Within the entries below, every line containing "Медные" is to be copied.
START Exercise data
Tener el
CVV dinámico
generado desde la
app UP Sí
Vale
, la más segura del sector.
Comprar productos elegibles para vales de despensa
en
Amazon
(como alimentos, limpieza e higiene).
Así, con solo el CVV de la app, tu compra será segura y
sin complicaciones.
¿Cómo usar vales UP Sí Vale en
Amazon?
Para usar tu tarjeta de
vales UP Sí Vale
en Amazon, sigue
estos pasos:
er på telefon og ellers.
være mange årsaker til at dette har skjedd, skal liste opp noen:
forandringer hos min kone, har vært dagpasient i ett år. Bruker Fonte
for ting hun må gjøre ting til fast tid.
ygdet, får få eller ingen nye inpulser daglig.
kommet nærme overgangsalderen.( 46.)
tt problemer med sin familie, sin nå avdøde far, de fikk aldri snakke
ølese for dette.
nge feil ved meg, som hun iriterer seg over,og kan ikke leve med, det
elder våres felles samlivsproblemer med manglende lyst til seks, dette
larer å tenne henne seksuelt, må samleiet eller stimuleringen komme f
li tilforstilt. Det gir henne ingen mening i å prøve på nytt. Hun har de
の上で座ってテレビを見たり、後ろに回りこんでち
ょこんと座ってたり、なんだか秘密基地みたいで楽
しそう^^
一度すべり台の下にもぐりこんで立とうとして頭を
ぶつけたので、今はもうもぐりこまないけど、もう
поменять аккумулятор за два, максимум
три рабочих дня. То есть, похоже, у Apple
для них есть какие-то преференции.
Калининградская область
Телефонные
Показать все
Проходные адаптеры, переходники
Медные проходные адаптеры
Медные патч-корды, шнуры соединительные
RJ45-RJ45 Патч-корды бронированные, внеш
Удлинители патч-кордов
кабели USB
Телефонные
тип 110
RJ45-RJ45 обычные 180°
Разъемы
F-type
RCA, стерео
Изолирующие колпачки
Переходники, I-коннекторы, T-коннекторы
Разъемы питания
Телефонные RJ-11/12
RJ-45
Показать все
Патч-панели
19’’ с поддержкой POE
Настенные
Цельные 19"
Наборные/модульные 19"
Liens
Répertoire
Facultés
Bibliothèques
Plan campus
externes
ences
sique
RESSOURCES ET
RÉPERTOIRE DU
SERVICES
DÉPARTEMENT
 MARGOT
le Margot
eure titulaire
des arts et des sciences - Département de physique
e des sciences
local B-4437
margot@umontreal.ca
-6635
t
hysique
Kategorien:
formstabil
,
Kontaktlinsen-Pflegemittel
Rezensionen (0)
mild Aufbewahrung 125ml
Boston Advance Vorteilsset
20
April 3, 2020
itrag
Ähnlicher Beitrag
END Exercise data
Completed exercise>
Медные проходные адаптеры
Медные патч-корды, шнуры соединительные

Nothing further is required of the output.